One day, I was sitting in my favourite local cafe in Malta (Creme Cafe in Naxxar - a bustling place of Maltese conversations, books, delicious coffee and amazing raw vegan cakes). I was busy writing, as it is the sort of cafe that inspires writing, when someone with an unfamiliar but radiant face approached me and my then six month old baby. It wasn’t so much what this woman said - questions and compliments about baby Dorothy no less - but the warmth with which she spoke. There was such openness, encouragement and interest, in a quantity and degree of sincerity that we rarely encounter in everyday life - and certainly not from strangers. There was no wistful nostalgia or maternal affection that sometimes come from an older woman when meeting a new baby, either.
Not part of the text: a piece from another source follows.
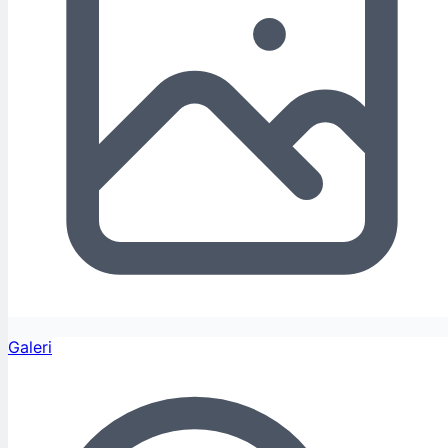
Galeri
This woman was my age, and her manner was characterised by a friendliness that is born of love, not reminiscence.
But beyond the beautiful qualities she demonstrated, what really struck me was how happy I felt after this random interaction. It reminded me in very real terms of how enriching everyday life can be when we connect with each other. Brief conversations, helpful gestures, and words of encouragement all go a long way in making our world better. They are not isolated, lost good deeds; they change the dynamic, the pace, and the atmosphere around us immediately. This is especially true for mothers who are living in an often intense, emotional, exhausted and open-hearted state every minute; it is both refreshing and affirming to have someone engage with you positively about your child and your motherhood.
The brief, animated conversation also showed me that, in a society of reserve, it is possible to cultivate a higher level of interaction in any space, at any time, with immediate effect. For some, it comes more naturally, of course. But we can all do it - simply by coming out of a state of introversion and into one of connection and expression. If someone looks beautiful, why not tell them? If someone looks lost, why not offer help? Can we try and move beyond jokey one-liners to passing strangers, and start having actual conversations? Our shared humanity will surely become a lot more apparent if we do…
This isn’t meant to be an essay or an article or a story. It’s barely enough for a blog post, really. It is more like a vignette; a small recording of something personal. But it is also a point of connection to anyone who reads it, just as the woman above created a point of connection with me. Sometimes, I think, we need to highlight the little things in order to realise that there is actually so much goodness around us.